Li Kunwu & Philippe Otie 2012
Translated by Edward Gauvin
“So yes, of course we are proud of what we’ve made, even if it’s not perfect yet. Especially since it doesn’t come from the profits of armed conquest, however legitimate, or from the exploiting of a rich subsoil, or from inherited capital skillfully managed to bear fruit. No – none of these things. You will find nothing but sweat here. From our brows and our children, to whom we bequeath lives that will also will be made of hard work and sacrifice, for we still have a long way to go down the road that will lead us from poverty, the road to development.” (690)
Read alone, the closing passage to Li Kunwi’s semiautobiographical graphic novel, A Chinese Life, carries an air of pride dusted with an undertone of cross-cultural jabbing, yet presented alongside the artwork of Kunwi portraying himself as an elderly and simple Chinese man, wandering the streets of the rising modern China, this musing is the perfect closing to a rich and beautiful tale of one man’s experience through the last 60 years of Chinese history.
Though not perfect as a historical reference – and never intended to stand alone as historical reference – this tale provides an entertaining portrayal of the experiences of a common man living through the Chinese struggle to become recognized as a world power in the 20th and 21st century. Living among the poor villagers of China’s Southwest, Li Kunwu grew up during Mao’s revolution of the 1950’s, suffered through the disasters of famine that resulted from the poorly managed Great Leap Forward, served in the People’s Liberation Army during the expansion of the country’s borders, and befriended the social elite during the economic expansion of the 80s-present day.
At times Li’s storytelling is humorous, as portrayed by his teenage zealous fervor to promote the party mentality within his village by critiquing restaurant menus for being too bourgeois with high class dinner choices or providing drawings to the illiterate barber to demonstrate the approved and proper haircuts that should be worn by “the people.” At times Li’s storytelling depicts an unsettling sadness of struggle as his drawings show the emaciated and starving peoples of the famines following the Great Leap Forward. There are memorable moments that depict the cycles of public fervor, such as the melting of ancient relics thought of as “old ways of thinking” in order to promote the country’s steel production, or the destruction of thousand year old pagodas to use the wood for cooking and mulch for fertilizer. And as noted in the image I posted above of a home marked for destruction to lay way for modern skyscrapers, Li presents these occurrences as expected and part of the Chinese mentality that places unification and development above all in order to promote the movement toward the common good.

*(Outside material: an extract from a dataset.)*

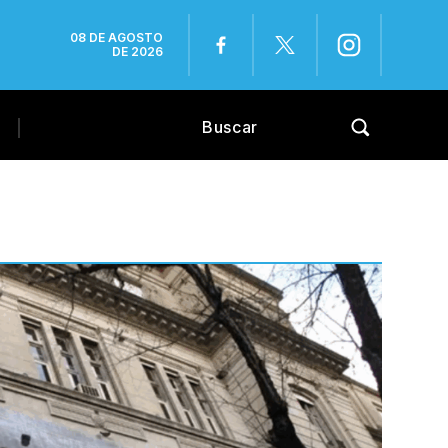
08 DE AGOSTO
DE 2026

No matter what you think of China’s history and its current status as a world power, this book is successful in depicting the Chinese people for what they are, a people living together through tumultuous and trying times, people afflicted with aspirations and naivete, afflicted with hope and the endurance to continue on and work for something greater for their children. Although this 60 year story largely ignores China’s fragile relationship with Taiwan and Tibet and only briefly mentions Tienanmen square, Li acknowledges these weaknesses by openly accepting that this is a story of his life, a single man, and no single man lives through all the history of his entire country (he didn’t know anyone affected by Tienanmen and therefore had little to say). Li is upfront about his artistic background as a party propaganda man, and in my reading I was cautious about a slanted tone, but this book is not propaganda, it is utterly honest and human, willing to demonstrate weaknesses and failures alongside triumphs and accomplishments.